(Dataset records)
#####

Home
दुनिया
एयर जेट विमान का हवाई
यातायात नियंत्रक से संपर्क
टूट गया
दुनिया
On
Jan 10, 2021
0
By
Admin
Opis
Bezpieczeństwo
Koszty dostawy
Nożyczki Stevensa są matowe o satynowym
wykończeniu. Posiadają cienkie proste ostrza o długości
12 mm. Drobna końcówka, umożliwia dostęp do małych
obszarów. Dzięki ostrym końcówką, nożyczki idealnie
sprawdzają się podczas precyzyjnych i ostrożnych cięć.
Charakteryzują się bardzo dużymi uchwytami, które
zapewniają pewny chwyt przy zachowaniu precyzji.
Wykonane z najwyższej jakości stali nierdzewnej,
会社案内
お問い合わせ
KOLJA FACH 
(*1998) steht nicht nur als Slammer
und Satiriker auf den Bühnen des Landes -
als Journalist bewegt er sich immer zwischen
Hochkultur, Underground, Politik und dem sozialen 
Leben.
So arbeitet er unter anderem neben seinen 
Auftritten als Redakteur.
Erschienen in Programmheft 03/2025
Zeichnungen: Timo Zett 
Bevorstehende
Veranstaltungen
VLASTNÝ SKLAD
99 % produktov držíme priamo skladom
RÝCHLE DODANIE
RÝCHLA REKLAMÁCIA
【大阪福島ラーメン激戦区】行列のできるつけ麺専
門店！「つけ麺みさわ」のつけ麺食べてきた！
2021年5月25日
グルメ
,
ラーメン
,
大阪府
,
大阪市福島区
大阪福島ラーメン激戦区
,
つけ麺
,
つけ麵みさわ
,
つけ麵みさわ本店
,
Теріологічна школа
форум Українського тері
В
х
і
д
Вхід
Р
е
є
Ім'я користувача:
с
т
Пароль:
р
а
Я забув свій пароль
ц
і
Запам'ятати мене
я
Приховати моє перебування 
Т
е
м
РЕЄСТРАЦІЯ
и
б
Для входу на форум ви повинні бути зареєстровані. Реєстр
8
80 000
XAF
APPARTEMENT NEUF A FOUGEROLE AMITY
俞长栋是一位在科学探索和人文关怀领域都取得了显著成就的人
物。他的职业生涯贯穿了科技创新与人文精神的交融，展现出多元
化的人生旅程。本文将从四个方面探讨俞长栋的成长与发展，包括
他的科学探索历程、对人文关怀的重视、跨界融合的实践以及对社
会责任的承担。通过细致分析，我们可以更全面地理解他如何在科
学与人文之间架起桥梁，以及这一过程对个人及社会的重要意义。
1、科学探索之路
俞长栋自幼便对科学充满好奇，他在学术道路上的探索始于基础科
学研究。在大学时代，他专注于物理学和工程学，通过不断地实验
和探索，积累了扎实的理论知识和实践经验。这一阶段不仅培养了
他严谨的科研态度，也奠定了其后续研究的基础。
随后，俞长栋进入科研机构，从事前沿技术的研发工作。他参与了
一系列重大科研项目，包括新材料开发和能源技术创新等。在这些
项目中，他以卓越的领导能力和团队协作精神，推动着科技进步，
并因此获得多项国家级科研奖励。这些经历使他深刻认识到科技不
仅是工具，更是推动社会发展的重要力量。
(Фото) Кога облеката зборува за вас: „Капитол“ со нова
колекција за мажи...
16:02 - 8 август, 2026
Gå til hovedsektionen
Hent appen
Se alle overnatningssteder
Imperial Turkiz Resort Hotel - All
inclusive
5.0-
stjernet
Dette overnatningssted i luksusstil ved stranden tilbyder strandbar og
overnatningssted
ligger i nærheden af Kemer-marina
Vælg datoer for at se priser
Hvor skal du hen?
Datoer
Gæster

#####

→ **REQUIRED WORK**:
Nothing but the lines with "форум" should be returned, copied from the entries above.

→ **WRITTEN ANSWER**:
форум Українського тері
Для входу на форум ви повинні бути зареєстровані. Реєстр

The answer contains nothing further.